VIDEO GUIDE How To Use LSTOPO for Better VM Performance on Multi CPU and Threadripper Systems

SpaceInvaderOne · September 16, 2018

Hi Guys. This video is a tutorial on how to examine the topology of a multi CPU or a Threadripper server which has more than one numa node. This is useful so we can pin vCpu cores from the same numa node as the GPU which we want to pass through so therefore, getting better performance. The video shows how to download and install hwloc and all of its dependencies using a script and @Squid great user script plugin.
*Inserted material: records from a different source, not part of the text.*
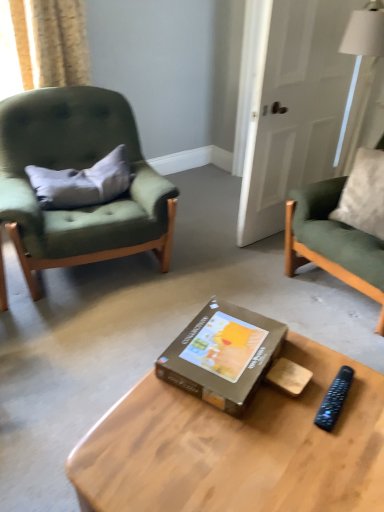 Question: Could you tell me if light beige textured curtain at upper left is turned towards gray fabric pillow at left?

Choices:
 (A) no
 (B) yes

Answer: (A)

Question: From the image's perspective, is light beige textured curtain at upper left located beneath gray fabric pillow at left?

Choices:
 (A) yes
 (B) no

Answer: (B)

Question: Can you confirm if light beige textured curtain at upper left is smaller than gray fabric pillow at left?

Choices:
 (A) no
 (B) yes

Answer: (A)

Question: Is the depth of light beige textured curtain at upper left less than that of gray fabric pillow at left?

Choices:
 (A) no
 (B) yes

Answer: (A)

Question: Is the depth of light beige textured curtain at upper left greater than that of gray fabric pillow at left?

Choices:
 (A) yes
 (B) no

Answer: (A)

Question: Is light beige textured curtain at upper left completely or partially outside of gray fabric pillow at left?

Choices:
 (A) yes
 (B) no

Answer: (A)

Question: Considering the relative positions of wooden coffee table at center and brown cardboard box at center in the image provided, is wooden coffee table at center behind brown cardboard box at center?

Choices:
 (A) no
 (B) yes

Answer: (A)

Question: Could brown cardboard box at center be considered to be inside wooden coffee table at center?

Choices:
 (A) no
 (B) yes

Answer: (A)

Question: Can you confirm if wooden coffee table at center is taller than brown cardboard box at center?

Choices:
 (A) no
 (B) yes

Answer: (B)

Question: Is wooden coffee table at center facing towards brown cardboard box at center?

Choices:
 (A) yes
 (B) no

Answer: (B)

Question: Considering the relative sizes of wooden coffee table at center and brown cardboard box at center in the image provided, is wooden coffee table at center shorter than brown cardboard box at center?

Choices:
 (A) no
 (B) yes

Answer: (A)

Question: Considering the relative positions of wooden coffee table at center and brown cardboard box at center in the image provided, is wooden coffee table at center to the right of brown cardboard box at center from the viewer's perspective?

Choices:
 (A) no
 (B) yes

Answer: (B)

Question: Does brown cardboard box at center have a greater height compared to wooden coffee table at center?

Choices:
 (A) no
 (B) yes

Answer: (A) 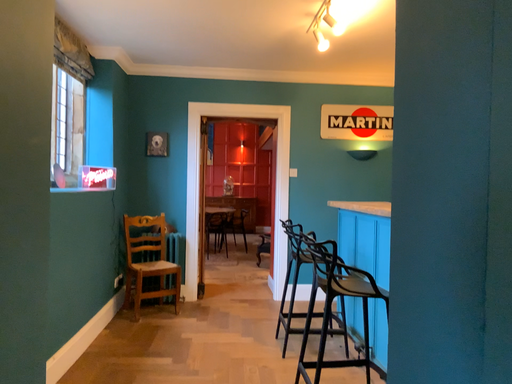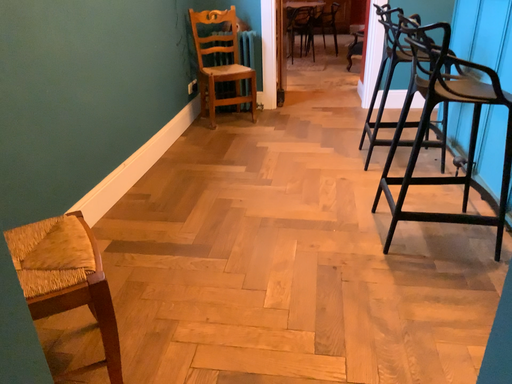 Question: Which way did the camera rotate in the video?

Choices:
 (A) rotated upward
 (B) rotated downward

Answer: (B) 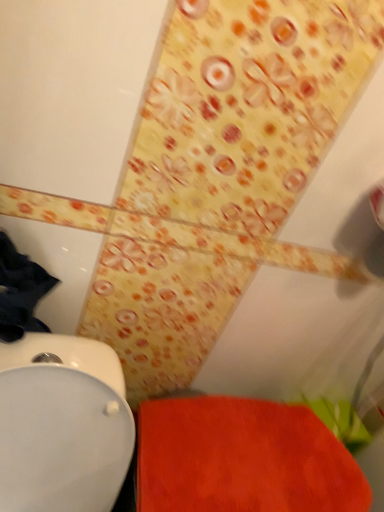 Question: Would you say orange fabric bath mat at lower right is inside or outside white glossy toilet at lower left?

Choices:
 (A) inside
 (B) outside

Answer: (B)

Question: In terms of size, does orange fabric bath mat at lower right appear bigger or smaller than white glossy toilet at lower left?

Choices:
 (A) big
 (B) small

Answer: (B)

Question: From a real-world perspective, relative to white glossy toilet at lower left, is orange fabric bath mat at lower right vertically above or below?

Choices:
 (A) below
 (B) above

Answer: (B)

Question: Is white glossy toilet at lower left to the left or to the right of orange fabric bath mat at lower right in the image?

Choices:
 (A) right
 (B) left

Answer: (B)

Question: Is white glossy toilet at lower left taller or shorter than orange fabric bath mat at lower right?

Choices:
 (A) short
 (B) tall

Answer: (B)

Question: Considering the positions of white glossy toilet at lower left and orange fabric bath mat at lower right in the image, is white glossy toilet at lower left bigger or smaller than orange fabric bath mat at lower right?

Choices:
 (A) big
 (B) small

Answer: (A)

Question: Is white glossy toilet at lower left wider or thinner than orange fabric bath mat at lower right?

Choices:
 (A) thin
 (B) wide

Answer: (B) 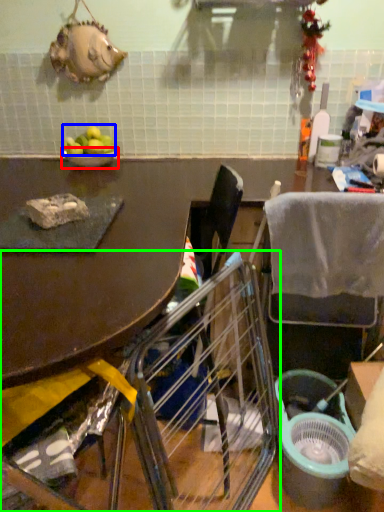 Question: Which object is the closest to the bowl (highlighted by a red box)? Choose among these: fruit (highlighted by a blue box) or chair (highlighted by a green box).

Choices:
 (A) fruit
 (B) chair

Answer: (A) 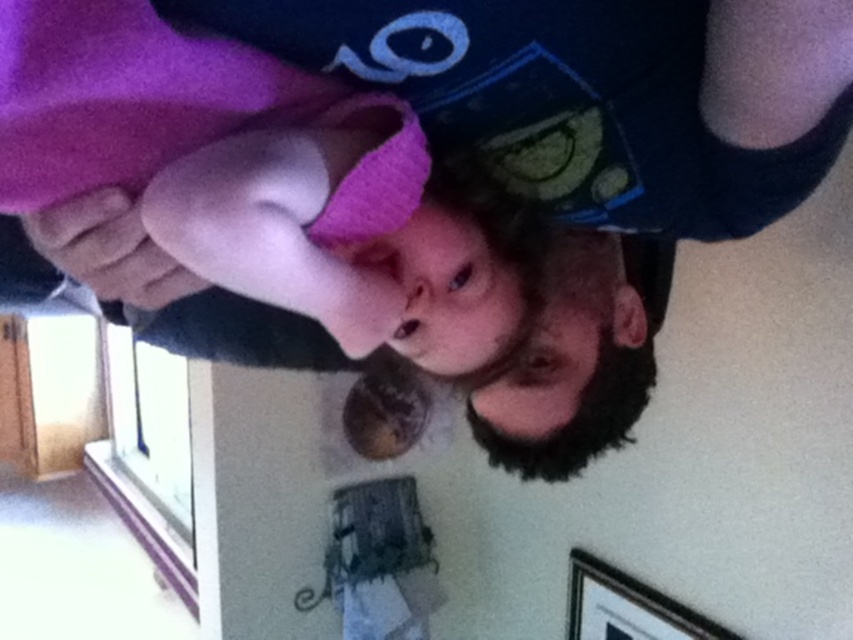 Based on the scene description, if you were standing in the room facing the wall with the wooden picture frame at lower right, would the purple fleece at upper left be located to your left or right side?

The purple fleece at upper left is above the wooden picture frame at lower right, so when facing the wooden picture frame at lower right, the purple fleece at upper left would be directly above it, not to the left or right side.

You are standing in a room and see the purple fleece at upper left and the wooden picture frame at lower right. Which object is closer to you?

The purple fleece at upper left is closer to you because it is in front of the wooden picture frame at lower right. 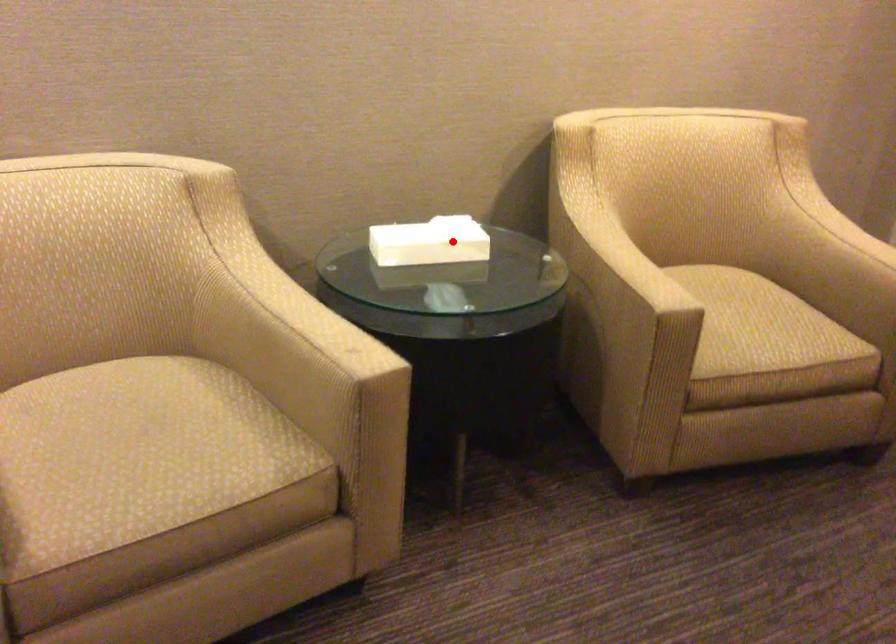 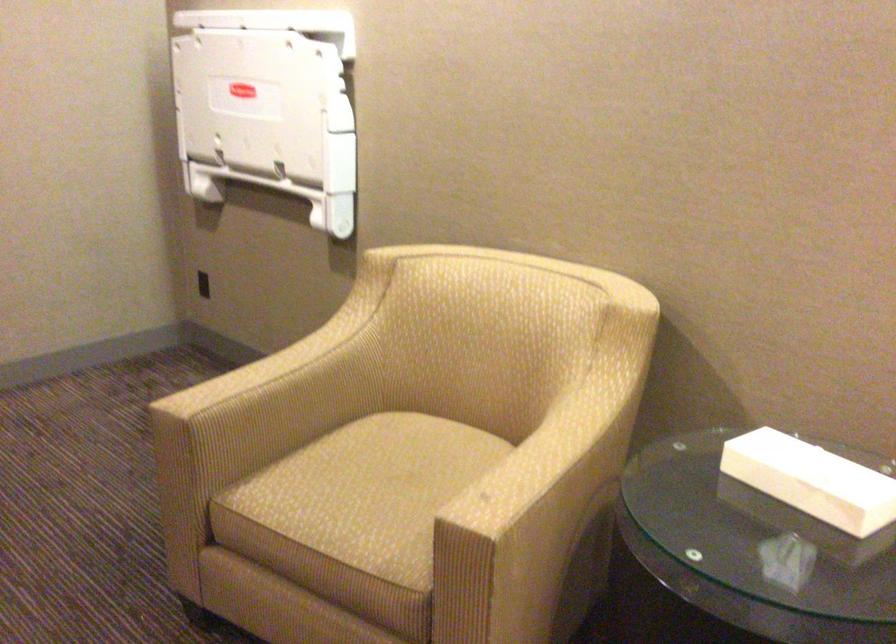 Find the pixel in the second image that matches the highlighted location in the first image.

(812, 480) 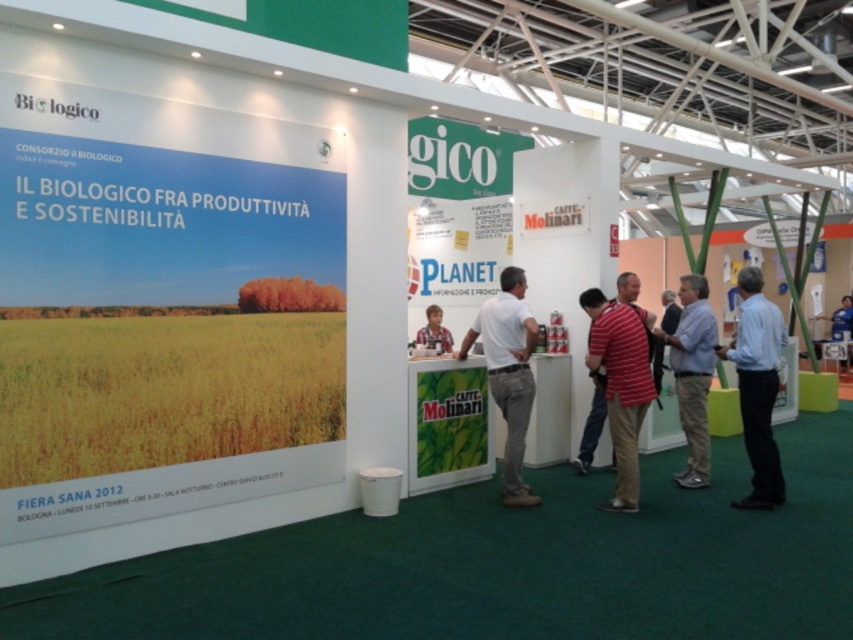 You are at the Biologico booth and need to determine the relative positions of two points marked on the banner. Which point is closer to you, point at position (630,349) or point at position (839,358)?

Point at position (630,349) is closer to the viewer than point at position (839,358).

You are a fashion designer attending the trade fair and see the striped cotton shirt at center and the blue fabric shirt at right. Which shirt is positioned closer to the left side of the booth?

The striped cotton shirt at center is positioned closer to the left side of the booth than the blue fabric shirt at right. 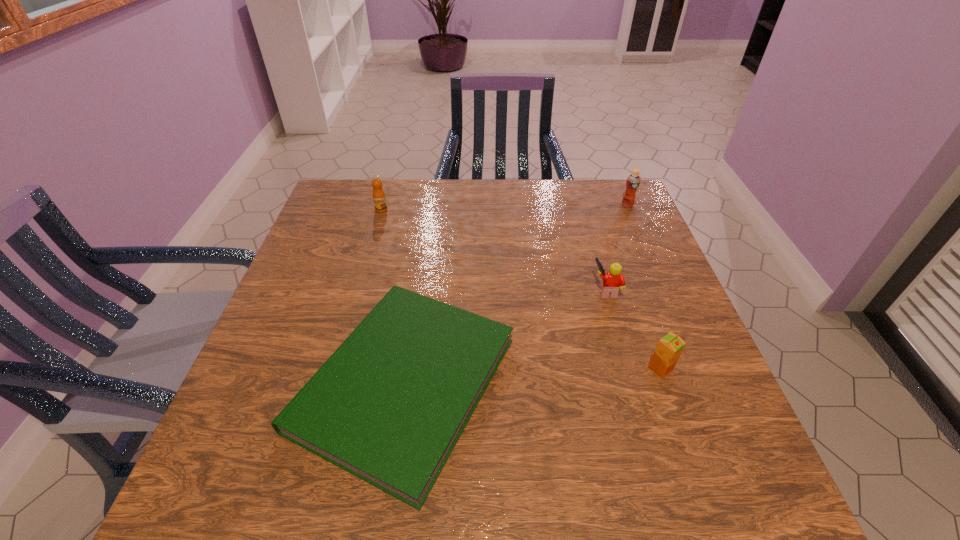 Identify the location of vacant space located in front of the Lego with the accessory visible. (552, 290).

At what (x,y) coordinates should I click in order to perform the action: click on vacant space located on the front of the second orange juice from left to right. Please return your answer as a coordinate pair (x, y). Looking at the image, I should click on (703, 485).

Identify the location of free space located on the back of the shortest object. This screenshot has height=540, width=960. 429,211.

Locate an element on the screen. object situated at the near edge is located at coordinates (389, 405).

Find the location of a particular element. The image size is (960, 540). orange juice that is positioned at the left edge is located at coordinates (379, 198).

Locate an element on the screen. The height and width of the screenshot is (540, 960). paperback book present at the left edge is located at coordinates (389, 405).

At what (x,y) coordinates should I click in order to perform the action: click on Lego positioned at the right edge. Please return your answer as a coordinate pair (x, y). Looking at the image, I should click on (613, 280).

Identify the location of object at the far left corner. (379, 198).

The height and width of the screenshot is (540, 960). Identify the location of object located in the near left corner section of the desktop. (389, 405).

Identify the location of object that is at the far right corner. (633, 181). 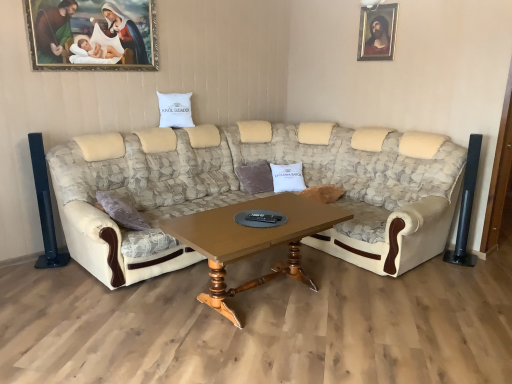 This screenshot has width=512, height=384. Describe the element at coordinates (377, 32) in the screenshot. I see `wooden framed portrait at upper right, which appears as the first picture frame when viewed from the right` at that location.

The width and height of the screenshot is (512, 384). Find the location of `wooden polished table at center`. wooden polished table at center is located at coordinates (251, 240).

Locate an element on the screen. This screenshot has width=512, height=384. studio couch on the right of wooden polished table at center is located at coordinates (253, 197).

Which is in front, point (280, 207) or point (140, 174)?

Point (280, 207)

Is wooden polished table at center shorter than beige fabric couch at center?

Correct, wooden polished table at center is not as tall as beige fabric couch at center.

How different are the orientations of wooden polished table at center and beige fabric couch at center in degrees?

The facing directions of wooden polished table at center and beige fabric couch at center are 1.57 degrees apart.

Considering the sizes of objects wooden framed painting at upper left, which is the 2th picture frame in back-to-front order, and wooden polished table at center in the image provided, who is taller, wooden framed painting at upper left, which is the 2th picture frame in back-to-front order, or wooden polished table at center?

wooden framed painting at upper left, which is the 2th picture frame in back-to-front order, is taller.

Is the position of wooden framed painting at upper left, which is the 2th picture frame in back-to-front order, less distant than that of wooden polished table at center?

No, it is behind wooden polished table at center.

Is wooden framed painting at upper left, the 1th picture frame when ordered from left to right, oriented towards wooden polished table at center?

No, wooden framed painting at upper left, the 1th picture frame when ordered from left to right, is not facing towards wooden polished table at center.

Which is farther from the camera, (48, 56) or (197, 250)?

Positioned behind is point (48, 56).

Is wooden framed portrait at upper right, which appears as the first picture frame when viewed from the right, oriented away from white soft pillow at center?

wooden framed portrait at upper right, which appears as the first picture frame when viewed from the right, does not have its back to white soft pillow at center.

Does point (374, 26) lie in front of point (296, 168)?

Yes, it is.

Between wooden framed portrait at upper right, arranged as the 1th picture frame when viewed from the back, and white soft pillow at center, which one is positioned behind?

white soft pillow at center.

How different are the orientations of beige fabric couch at center and wooden framed portrait at upper right, the 2th picture frame viewed from the front, in degrees?

There is a 89.8-degree angle between the facing directions of beige fabric couch at center and wooden framed portrait at upper right, the 2th picture frame viewed from the front.

From the picture: From the image's perspective, which one is positioned lower, beige fabric couch at center or wooden framed portrait at upper right, arranged as the 1th picture frame when viewed from the back?

beige fabric couch at center appears lower in the image.

From the picture: Measure the distance between beige fabric couch at center and wooden framed portrait at upper right, which appears as the first picture frame when viewed from the right.

beige fabric couch at center and wooden framed portrait at upper right, which appears as the first picture frame when viewed from the right, are 5.20 feet apart.

Looking at the image, does beige fabric couch at center seem bigger or smaller compared to wooden framed portrait at upper right, the 2th picture frame viewed from the front?

Considering their sizes, beige fabric couch at center takes up more space than wooden framed portrait at upper right, the 2th picture frame viewed from the front.

In the scene shown: Is white soft pillow at center located within beige fabric couch at center?

Yes, white soft pillow at center can be found within beige fabric couch at center.

Can you tell me how much beige fabric couch at center and white soft pillow at center differ in facing direction?

36.4 degrees.

Can you confirm if beige fabric couch at center is taller than white soft pillow at center?

Indeed, beige fabric couch at center has a greater height compared to white soft pillow at center.

This screenshot has width=512, height=384. Find the location of `studio couch that appears above the white soft pillow at center (from a real-world perspective)`. studio couch that appears above the white soft pillow at center (from a real-world perspective) is located at coordinates (253, 197).

Is beige fabric couch at center facing away from wooden framed painting at upper left, the second picture frame when ordered from right to left?

No, wooden framed painting at upper left, the second picture frame when ordered from right to left, is not at the back of beige fabric couch at center.

Is beige fabric couch at center closer to camera compared to wooden framed painting at upper left, which is the 1th picture frame in front-to-back order?

Yes, it is.

Could wooden framed painting at upper left, which is the 1th picture frame in front-to-back order, be considered to be inside beige fabric couch at center?

No, wooden framed painting at upper left, which is the 1th picture frame in front-to-back order, is located outside of beige fabric couch at center.

From a real-world perspective, which object stands above the other?

wooden framed painting at upper left, the 1th picture frame when ordered from left to right, from a real-world perspective.

Where is `coffee table lying below the wooden framed painting at upper left, the 1th picture frame when ordered from left to right (from the image's perspective)`? coffee table lying below the wooden framed painting at upper left, the 1th picture frame when ordered from left to right (from the image's perspective) is located at coordinates (251, 240).

Considering the positions of objects wooden polished table at center and wooden framed painting at upper left, which is the 2th picture frame in back-to-front order, in the image provided, who is behind, wooden polished table at center or wooden framed painting at upper left, which is the 2th picture frame in back-to-front order,?

wooden framed painting at upper left, which is the 2th picture frame in back-to-front order, is behind.

Can you confirm if wooden polished table at center is positioned to the left of wooden framed painting at upper left, the second picture frame when ordered from right to left?

No.

Consider the image. Considering the sizes of wooden polished table at center and wooden framed painting at upper left, the second picture frame when ordered from right to left, in the image, is wooden polished table at center wider or thinner than wooden framed painting at upper left, the second picture frame when ordered from right to left,?

Considering their sizes, wooden polished table at center looks broader than wooden framed painting at upper left, the second picture frame when ordered from right to left.

Find the location of a particular element. The image size is (512, 384). studio couch located above the wooden polished table at center (from a real-world perspective) is located at coordinates point(253,197).

Find the location of a particular element. This screenshot has height=384, width=512. coffee table on the right of wooden framed painting at upper left, which is the 1th picture frame in front-to-back order is located at coordinates [x=251, y=240].

From the picture: Considering their positions, is beige fabric couch at center positioned further to white soft pillow at center than wooden polished table at center?

wooden polished table at center lies further to white soft pillow at center than the other object.

Based on their spatial positions, is wooden framed portrait at upper right, arranged as the 1th picture frame when viewed from the back, or white soft pillow at center further from wooden framed painting at upper left, which is the 2th picture frame in back-to-front order?

wooden framed portrait at upper right, arranged as the 1th picture frame when viewed from the back, is further to wooden framed painting at upper left, which is the 2th picture frame in back-to-front order.

Based on their spatial positions, is wooden polished table at center or wooden framed portrait at upper right, which appears as the first picture frame when viewed from the right, closer to wooden framed painting at upper left, the second picture frame when ordered from right to left?

wooden polished table at center.

Which object lies nearer to the anchor point white soft pillow at center, wooden framed painting at upper left, which is the 1th picture frame in front-to-back order, or beige fabric couch at center?

Among the two, beige fabric couch at center is located nearer to white soft pillow at center.

Estimate the real-world distances between objects in this image. Which object is closer to wooden framed portrait at upper right, marked as the 2th picture frame in a left-to-right arrangement, wooden polished table at center or beige fabric couch at center?

beige fabric couch at center is positioned closer to the anchor wooden framed portrait at upper right, marked as the 2th picture frame in a left-to-right arrangement.

Based on their spatial positions, is wooden polished table at center or white soft pillow at center further from beige fabric couch at center?

Among the two, white soft pillow at center is located further to beige fabric couch at center.

When comparing their distances from wooden framed portrait at upper right, marked as the 2th picture frame in a left-to-right arrangement, does wooden framed painting at upper left, the 1th picture frame when ordered from left to right, or white soft pillow at center seem further?

Based on the image, wooden framed painting at upper left, the 1th picture frame when ordered from left to right, appears to be further to wooden framed portrait at upper right, marked as the 2th picture frame in a left-to-right arrangement.

Which object lies nearer to the anchor point wooden framed painting at upper left, the 1th picture frame when ordered from left to right, wooden framed portrait at upper right, the 2th picture frame viewed from the front, or beige fabric couch at center?

Based on the image, beige fabric couch at center appears to be nearer to wooden framed painting at upper left, the 1th picture frame when ordered from left to right.

Where is `studio couch between wooden framed painting at upper left, the 1th picture frame when ordered from left to right, and wooden framed portrait at upper right, which appears as the first picture frame when viewed from the right, in the horizontal direction`? studio couch between wooden framed painting at upper left, the 1th picture frame when ordered from left to right, and wooden framed portrait at upper right, which appears as the first picture frame when viewed from the right, in the horizontal direction is located at coordinates (253, 197).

Hope you find it useful

---------------------------------------------------------------------------------------------------------------------------------------------------------------------------------------------------------------------------------------------------------------

**note** If using the new 6.6.0 rc versions of unraid (or above)**

before running the lstopo command you will need to create a symlink using this command first

 ln -s /lib64/libudev.so.1 /lib64/libudev.so.0

** dont run the above command unless on unraid 6.6.0 or above!

---------------------------------------------------------------------------------------------------------------------------------------------------------------------------------------------------------------------------------------------------------------

EDIT--

Unraid now has lstopo built in! You will need to boot your server in GUI mode for it to work. Then once you are in GUI mode just open terminal and run the command and you are good to go. Much easier than messing with loading it manually like in my video.

jonp · September 16, 2018

Another great guide by our friendly Space Invader!!

Sent from my Nexus 6 using Tapatalk

revilo951 · September 17, 2018

Thanks for all you do, friendly space-man!

jspence27 · September 17, 2018

Thanks Spaceinvader. Reposting from my comment on the video in case other forum users run into the same issue. Running Unraid 6.6.0-rc3 and get - lstopo: error while loading shared libraries: libudev.so.0: cannot open shared object file: No such file or directory when trying to generate the png. Any thoughts?

Edited September 17, 2018 by jspence27

2.6k · September 17, 2018

great vid, but curious why no benchmarks???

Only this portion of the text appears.